Thank goodness for lonely bags of fruit on the shelves. If those last couple of packets of cranberries hadn’t been sitting there all alone, I may never have made the following cranberry sauce recipe…
Is it just me or do you ever feel sorry for food?
Tins, packets and fresh food of all descriptions perch on shelves or lay tumbled in large baskets, waiting for us to choose them. They proudly display their carefully designed labels or shiny buffed skins, hoping that we’ll pop them into our baskets.
Sometimes I wonder whether, in the darkness of night when there’s nobody around, the fruit or tins jostle around, nudging their competitors out-of-the-way enabling the most attractive to take prime place on the display when the lights are switched on in the morning, ensuring that we will clasp our hand around that particular net of oranges or that particular shiny tin of baked beans. Sometimes the bruised veg appear on the top of the pile and we cast them to one side, choosing the best of the bunch for our supper.
After a while and particularly if the shop assistants haven’t had time to restock, all the lovely food is taken, leaving the unloved or forlorn items abandoned and waiting to make their way to the discount counter or even worse, the giant trash bins outside.

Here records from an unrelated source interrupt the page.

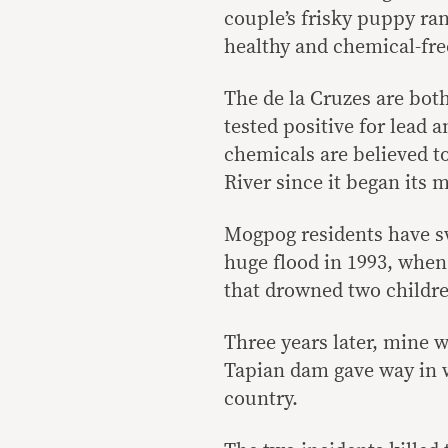
couple’s frisky puppy ran
healthy and chemical-fre
The de la Cruzes are bo
tested positive for lead 
chemicals are believed 
River since it began its 
Mogpog residents have swu
huge flood in 1993, whe
that drowned two children 
Three years later, mine w
Tapian dam gave way in w
country.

Appearances can be deceptive of course. What we see on the outside isn’t always representative of what’s within….
Which is precisely what I discovered this week when I found a bag of cranberries sneaking their way into my basket. And yes, no doubt there are dozens of reasons why I shouldn’t be buying berries in bags but hey, we gotta live a bit too, right…
My bag of slightly overripe and bruised cranberries was the last of three in the display. I checked the label, this particular bag had travelled all the way from the USA before it arrived in my regular little shop in Bagenalstown. All the effort of growing the berries – picking them, packing them, shipping them across high seas then unloading and driving all of those hundreds of miles, before opening the boxes and displaying them … it didn’t seem right that they’d end up in the refuse….
So I bought them. I felt sorry for them – is there any hope 😉
Cranberry sauce shouldn’t just be for Christmas. It’s delicious served with chicken, roast beef and pork chops, in sandwiches with cheddar cheese or spread thickly onto buttered and freshly sliced bread with blue cheese and turkey. With that in mind, here’s a quick cranberry sauce recipe to which port and clementines have been added.
Do you take the last items of the shelf or would you move onto something more highly stocked?
Lol Dee I did exactly the same thing, we love cranberry sauce too, especially with brie and its lovely added to a salad dressing with a bit of chilli jam too. Love the addition of clementines, normally just use orange juice.
Glad to hear I’m not alone Annie! My children think I’ve lost my marbles
Looks tempting but alas not a lover of ‘craneberries’ ~ yup this is how it was spelt! Early European settlers to the Americas felt the flowers sexual parts resembled that of a Crane 😉
Well we learn something new every day Ena! Funnily enough I was wondering if the recipe would translate to other berries – red currents for instance, can’t see why not.